Published September 9, 2008 | Version v2008
Dataset Open

ImUnipen image data set for writer identification (N=208) - vectorial handwriting converted to usable images

Authors/Creators

  • 1. University of Groningen

Description


==============
Terms of Usage
==============

The ImUnipen data set is intended for non-commercial, scientific use,
and is distributed under auspices of the Unipen Foundation.

Please always refer to the following paper in IEEE PAMI when using
the ImUnipen data set:

 Bulacu, M.; Schomaker, L.
 Text-Independent Writer Identification and Verification
 Using Textural and Allographic Features
 Pattern Analysis and Machine Intelligence, IEEE Transactions on
 Volume 29, Issue 4, April 2007 Page(s):701 - 717

The ImUnipen data set is derived from the Unipen (unipen.org)
data set of on-line (i.e., vectorial, xy) handwriting.
The xy-coordinates and a line-generator algorithm are used
to generate a raster image, as if the data were optically scanned.

Contents: for 208 writers, there are two PNG images per writer of
an artificially constructed table of naturally written words (49MByte).
These words are pasted onto a white page. For systematics reasons,
we call such a page a Paragraph, see below.

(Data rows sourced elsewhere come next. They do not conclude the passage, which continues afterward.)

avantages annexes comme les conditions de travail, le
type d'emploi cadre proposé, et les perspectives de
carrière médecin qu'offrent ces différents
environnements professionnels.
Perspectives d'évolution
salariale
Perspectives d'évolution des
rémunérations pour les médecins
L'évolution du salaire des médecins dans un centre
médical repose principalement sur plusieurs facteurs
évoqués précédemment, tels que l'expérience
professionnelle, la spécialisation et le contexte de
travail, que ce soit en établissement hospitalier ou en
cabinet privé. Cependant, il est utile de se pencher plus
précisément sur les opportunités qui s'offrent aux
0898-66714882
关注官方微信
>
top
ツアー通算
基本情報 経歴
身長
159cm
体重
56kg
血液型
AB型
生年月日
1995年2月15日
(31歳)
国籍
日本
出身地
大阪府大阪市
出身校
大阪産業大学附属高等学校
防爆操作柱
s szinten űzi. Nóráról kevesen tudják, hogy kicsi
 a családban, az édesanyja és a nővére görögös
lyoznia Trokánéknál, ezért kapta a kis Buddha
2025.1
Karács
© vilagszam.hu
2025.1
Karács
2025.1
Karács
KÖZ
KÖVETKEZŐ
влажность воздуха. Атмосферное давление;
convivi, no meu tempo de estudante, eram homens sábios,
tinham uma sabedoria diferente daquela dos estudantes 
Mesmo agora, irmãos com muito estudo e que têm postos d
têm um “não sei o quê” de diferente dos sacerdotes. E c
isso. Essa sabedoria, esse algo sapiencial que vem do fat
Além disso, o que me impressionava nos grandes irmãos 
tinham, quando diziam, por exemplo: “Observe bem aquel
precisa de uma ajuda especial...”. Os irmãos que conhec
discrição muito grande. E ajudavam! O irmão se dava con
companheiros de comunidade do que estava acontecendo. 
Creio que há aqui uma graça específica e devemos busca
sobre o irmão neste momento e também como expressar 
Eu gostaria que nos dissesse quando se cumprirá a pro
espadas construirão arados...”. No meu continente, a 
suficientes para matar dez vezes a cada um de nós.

The file names are organized as (example):

   Writ990221.Doc01.Par00.png
   Writ990221.Doc01.Par01.png

   meaning: writer number 990221, document 01 (there exists only Doc01)
and the image with artificial "paragraph" of isolated words "Par00"
and "Par01".

The Par00 and Pa01 images are typically used as the query
and best match in a leave-one-out setting for writer identification.
For instance, Par00 is the query, and Par01 is added to the total set
of all other images as the attractor for an identification search.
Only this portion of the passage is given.